▸ Exercise goal
Your copy starts at the line containing "VANUATU, VATICAN, VENEZUELA AND VIETNAM END" and ends at the last line below. Copy exactly, without pictures.

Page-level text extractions
◆ ◆ ◆

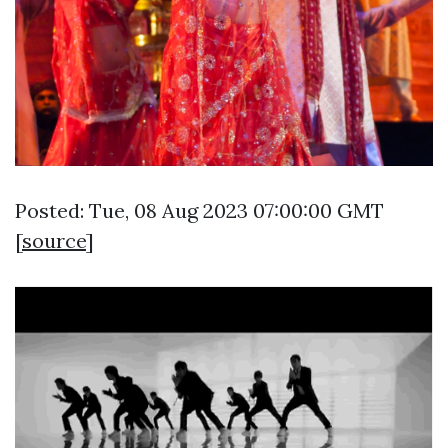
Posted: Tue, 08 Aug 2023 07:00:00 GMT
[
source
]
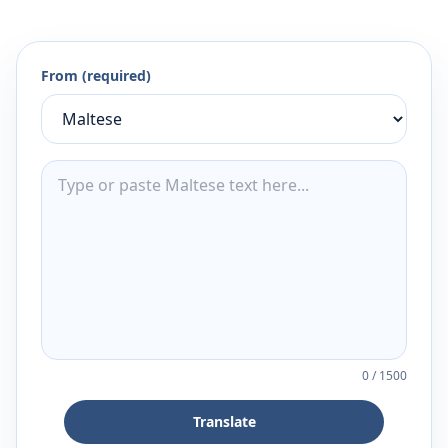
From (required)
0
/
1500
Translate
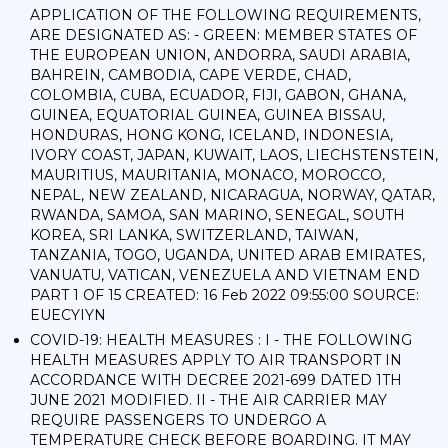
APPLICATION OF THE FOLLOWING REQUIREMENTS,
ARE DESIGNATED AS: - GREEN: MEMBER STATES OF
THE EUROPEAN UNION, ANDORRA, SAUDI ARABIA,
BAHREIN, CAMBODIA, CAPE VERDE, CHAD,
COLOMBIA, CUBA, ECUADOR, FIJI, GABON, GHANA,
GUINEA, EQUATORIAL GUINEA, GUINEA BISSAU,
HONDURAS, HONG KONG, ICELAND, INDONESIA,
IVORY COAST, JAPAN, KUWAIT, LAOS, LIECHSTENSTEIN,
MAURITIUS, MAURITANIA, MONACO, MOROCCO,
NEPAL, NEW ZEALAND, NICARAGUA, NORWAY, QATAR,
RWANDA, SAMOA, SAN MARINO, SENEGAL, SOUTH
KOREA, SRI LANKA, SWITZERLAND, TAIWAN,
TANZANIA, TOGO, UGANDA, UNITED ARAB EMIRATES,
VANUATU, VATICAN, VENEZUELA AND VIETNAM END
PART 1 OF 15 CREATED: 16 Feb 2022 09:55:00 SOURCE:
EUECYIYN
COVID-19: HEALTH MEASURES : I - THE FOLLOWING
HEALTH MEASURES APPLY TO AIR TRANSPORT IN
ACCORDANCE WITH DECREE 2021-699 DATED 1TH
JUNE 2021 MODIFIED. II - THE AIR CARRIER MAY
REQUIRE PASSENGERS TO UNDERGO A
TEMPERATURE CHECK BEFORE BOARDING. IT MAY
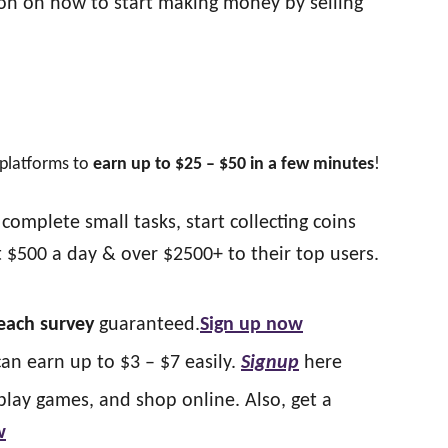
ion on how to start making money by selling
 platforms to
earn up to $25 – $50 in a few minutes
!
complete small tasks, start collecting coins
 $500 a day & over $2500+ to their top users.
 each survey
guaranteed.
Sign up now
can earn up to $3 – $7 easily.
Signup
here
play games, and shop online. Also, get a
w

◆ ◆ ◆

▸ Response area
VANUATU, VATICAN, VENEZUELA AND VIETNAM END
PART 1 OF 15 CREATED: 16 Feb 2022 09:55:00 SOURCE:
EUECYIYN
COVID-19: HEALTH MEASURES : I - THE FOLLOWING
HEALTH MEASURES APPLY TO AIR TRANSPORT IN
ACCORDANCE WITH DECREE 2021-699 DATED 1TH
JUNE 2021 MODIFIED. II - THE AIR CARRIER MAY
REQUIRE PASSENGERS TO UNDERGO A
TEMPERATURE CHECK BEFORE BOARDING. IT MAY
ion on how to start making money by selling
 platforms to
earn up to $25 – $50 in a few minutes
!
complete small tasks, start collecting coins
 $500 a day & over $2500+ to their top users.
 each survey
guaranteed.
Sign up now
can earn up to $3 – $7 easily.
Signup
here
play games, and shop online. Also, get a
w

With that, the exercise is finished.